Oficial americano dispara contra seus colegas:ato político?
No último dia 5, na base militar de Fort Hood (Texas, EUA), o psiquiatra do exército, Nidal Malik Hassan, disparou contra seus colegas, matando treze pessoas e ferindo outras cinco.
De acordo com o exército, o homem abriu fogo quando se encontrava no Centro de Processamento de Soldados, um grupo de prédios onde os soldados são submetidos a exames médicos antes de serem enviados para missões no exterior. Ele, um major que já havia servido em guerras anteriores e tratado de militares feridos, estava para ser enviado ao Iraque, contra a sua vontade.
Malik, muçulmano de origem jordaniana, está internado num estabelecimento militar, mas ainda não teria sido interrogado.
A base de Fort Hood é a maior base norte-americana em todo o mundo, abrigando um contingente de cerca de 42 mil soldados.
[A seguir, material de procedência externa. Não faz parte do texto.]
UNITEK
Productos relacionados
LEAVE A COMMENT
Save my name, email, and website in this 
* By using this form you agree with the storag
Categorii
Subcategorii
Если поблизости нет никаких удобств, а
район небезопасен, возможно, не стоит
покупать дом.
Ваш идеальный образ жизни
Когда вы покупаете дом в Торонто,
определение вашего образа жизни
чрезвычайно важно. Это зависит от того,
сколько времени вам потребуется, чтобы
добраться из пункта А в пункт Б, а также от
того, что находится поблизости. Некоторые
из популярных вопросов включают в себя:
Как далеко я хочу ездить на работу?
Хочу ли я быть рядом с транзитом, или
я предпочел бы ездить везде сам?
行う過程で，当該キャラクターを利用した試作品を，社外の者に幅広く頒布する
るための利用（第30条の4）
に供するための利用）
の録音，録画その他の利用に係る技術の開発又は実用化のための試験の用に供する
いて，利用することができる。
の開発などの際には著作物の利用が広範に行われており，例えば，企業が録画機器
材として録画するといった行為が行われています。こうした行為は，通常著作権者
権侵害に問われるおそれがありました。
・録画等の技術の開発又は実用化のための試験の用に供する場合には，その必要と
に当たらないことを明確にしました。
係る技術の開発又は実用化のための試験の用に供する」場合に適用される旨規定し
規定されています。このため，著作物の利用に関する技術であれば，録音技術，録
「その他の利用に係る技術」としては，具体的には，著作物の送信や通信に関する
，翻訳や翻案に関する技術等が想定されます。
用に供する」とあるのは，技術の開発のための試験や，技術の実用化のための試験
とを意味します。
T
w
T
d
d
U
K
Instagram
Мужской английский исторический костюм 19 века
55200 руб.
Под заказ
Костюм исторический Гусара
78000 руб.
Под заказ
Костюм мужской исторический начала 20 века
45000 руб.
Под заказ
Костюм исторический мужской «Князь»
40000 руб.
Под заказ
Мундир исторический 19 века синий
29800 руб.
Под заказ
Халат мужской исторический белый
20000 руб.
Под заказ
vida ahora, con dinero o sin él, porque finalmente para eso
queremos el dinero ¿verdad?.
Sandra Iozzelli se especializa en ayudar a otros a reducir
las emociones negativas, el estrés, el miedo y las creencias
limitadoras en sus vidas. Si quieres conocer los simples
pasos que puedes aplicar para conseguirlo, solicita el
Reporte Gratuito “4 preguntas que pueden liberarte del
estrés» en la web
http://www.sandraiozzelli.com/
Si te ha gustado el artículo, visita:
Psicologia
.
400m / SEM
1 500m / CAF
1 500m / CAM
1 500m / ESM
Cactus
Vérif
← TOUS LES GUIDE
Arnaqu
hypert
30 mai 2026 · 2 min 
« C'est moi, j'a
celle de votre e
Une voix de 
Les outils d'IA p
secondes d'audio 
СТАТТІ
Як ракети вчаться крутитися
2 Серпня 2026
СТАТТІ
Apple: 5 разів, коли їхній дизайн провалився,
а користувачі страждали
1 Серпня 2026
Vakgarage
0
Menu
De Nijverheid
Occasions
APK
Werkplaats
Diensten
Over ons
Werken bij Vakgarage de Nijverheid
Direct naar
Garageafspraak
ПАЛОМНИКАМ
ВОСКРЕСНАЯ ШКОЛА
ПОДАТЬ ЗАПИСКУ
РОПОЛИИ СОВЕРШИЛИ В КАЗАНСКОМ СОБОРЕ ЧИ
Surto ou atentado terrorista?
Logo que o atentado ocorreu, as primeiras especulações foram de que se tratava de um homem que, diante de ser enviado a um país em guerra, “surtou” e, num ato de desespero, atirou contra seus colegas.
Entretanto, com o andar das investigações, já se suspeita que tenha ocorrido um atentado terrorista. Malik teria convertido-se num extremista islâmico e, portanto, seu atentado seria político, ao fim do qual ele supostamente pretendia suicidar-se.
Todo o apoio a resistência dos povos do Oriente Médio
Não descartamos nenhuma das hipóteses e inclusive entendemos que ambas estão relacionadas.
Servir numa guerra é algo extremamente traumatizante. Não é à toa que, ao voltarem da guerra, inúmeros oficiais “aposentam-se” por invalidez física ou mental, necessitando de tratamento médico pelo resto da vida. Mas, no caso de Malik é ainda mais complexo.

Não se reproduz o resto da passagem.